By reducing workload through AI, employees can be more authentic in their responses to students, as well, said Doug Paetzell, an executive with Sprinklr, a customer-management software company. The company recently released “Sprinklr for Higher Education,” which scans for keywords and questions on social media platforms like Reddit, Facebook, Instagram and Twitter. It presents that information — like the most common hashtags used in relation to a university or the pictures with the most interaction — through dashboards and if there’s a popular set of keywords, the software can flag it for employee review.
One of the areas where this can be helpful is crisis management, Paetzell said. Because the software can scan multiple platforms for these keywords, employees would find out sooner about an on-campus safety threat or problem because it would be flagged as soon as it started picking up steam on social media.
“What we’re automating is the workflows and the processes that universities have historically had to do manually,” Paetzell said. “What we’re not automating is that authentic interaction that universities are trying to have with prospects, students and alumni.”
AI as a consultant
Higher education is also using AI to predict problems on the horizon, which comes down to scanning a large amount of data, said Mariam Tariq, an executive with the educational technology firm Ellucian.
“We call it AI and machine learning and predictive analytics, but data is at the heart of it,” she said. “It’s it’s all about the data set that you have and most institutions have a lot of data. It’s just how do you aggregate it? How do you model it? How do you put it together in a way that can inform decisions? That’s really where the key is.”
AI can digest all the information involved with a student’s journey through enrollment and flag where students are lost so that recruiters or admissions officers can adjust support for that step of the process. Amid universities’ ongoing efforts to retain students, a renewed focus is to retain students who’ve been especially challenged by the pandemic. AI can mark which students are struggling.
“I come in, I have a cup of coffee, I’m logging into the Ellucian system, but I just see the flags right there, and then I can double click and then go in and look at the reports into more in more detail,” Tariq said. “This can be tailored institution-to-institution as to what kinds of trends and information is interesting, as to what what should fire off, but some of it is just surfacing the right information to the right person.”
AI might also help reduce the time employees spend going through admissions applications, but that use case is still touch-and-go. The University of Texas, Austin, used an AI-driven system for its graduate computer science program but dropped it last year because of potential bias — though it reportedly reduced time staff spent reviewing applications by 74%.
“We need administrators to be better at understanding what student success is so that AI can pick it up,” said Bonilla, the Element451 executive. “Right now we’re trying to read [higher education] statements, we’re trying to do these type of things, but the proxy continues to be GPA success, maybe one semester in. But the truth is, the [university] experience happens two years later.”

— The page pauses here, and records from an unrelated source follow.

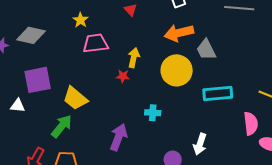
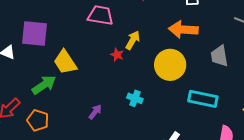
gray trapezoid: (206, 50) -> (219, 56), moved
purple arrow: (118, 137) -> (95, 112), size x0.6

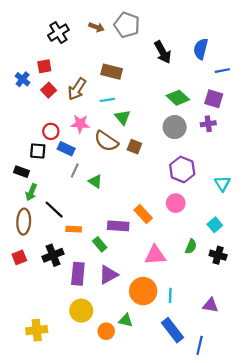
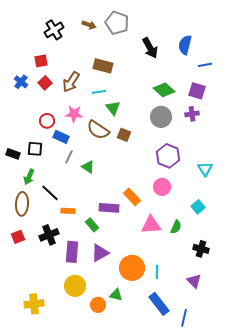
blue cross: (23, 79) -> (21, 82), moved
black square: (38, 151) -> (35, 149), moved
black rectangle: (22, 172) -> (13, 154), moved
pink triangle: (155, 255) -> (151, 225), moved
black cross: (218, 255) -> (201, 249), moved
purple triangle: (210, 305) -> (194, 281), turned 35

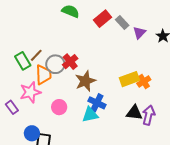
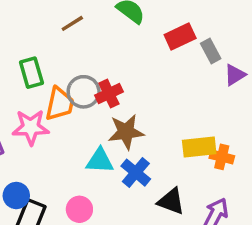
brown line: (36, 55) -> (72, 23), moved
orange cross: (144, 81) -> (222, 157), turned 32
pink circle: (59, 107) -> (79, 209), moved
black triangle: (134, 113) -> (171, 201), moved
cyan triangle: (90, 115) -> (100, 161), moved

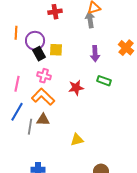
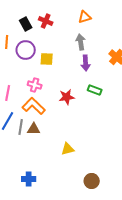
red cross: (55, 12) -> (46, 21), turned 32
gray arrow: (90, 20) -> (81, 42), moved
black rectangle: (39, 54) -> (26, 24), moved
gray line: (30, 127) -> (21, 127), moved

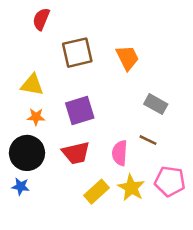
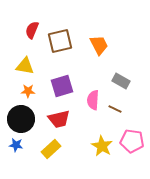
red semicircle: (41, 19) -> (32, 30), moved
pink semicircle: (120, 153) -> (93, 100), moved
yellow rectangle: (96, 192) -> (51, 149), moved

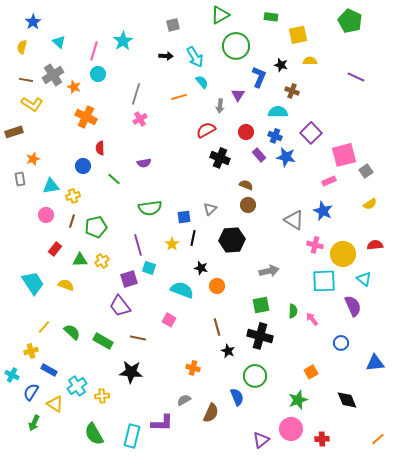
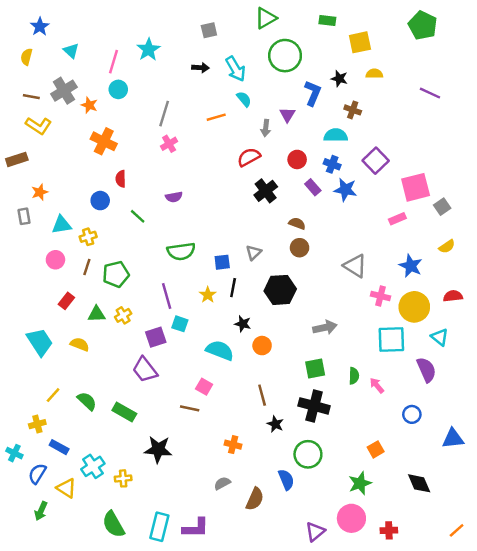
black cross: (220, 158) -> (266, 191), turned 30
blue star: (323, 211) -> (411, 266), moved
brown line: (138, 338) -> (190, 408), moved
purple L-shape: (162, 423) -> (196, 528), moved

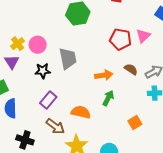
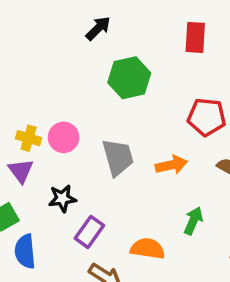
yellow cross: (18, 44) -> (29, 138), turned -32
black star: (43, 71) -> (62, 198), moved
orange arrow: (104, 75) -> (171, 165), moved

Element451 is working on how to address these biases in their software, Bonilla said. AI models work from previous decisions and information, and humans still need to set the indicators for student success and intent, he said. Adjusting for historical biases in algorithms, like whether a program has historically admitted more of a certain gender, can help the AI better do its work.
“The problem with sometimes algorithms is that when you put them around demographic data, we tend to hyper-generalize who we are as individuals,” Bonilla said. “So one of the things that we like to do is start thinking about activities as a proxy of who I am, complemented by demographics.”
This story is part of EdScoop’s Special Report on Emerging Edtech.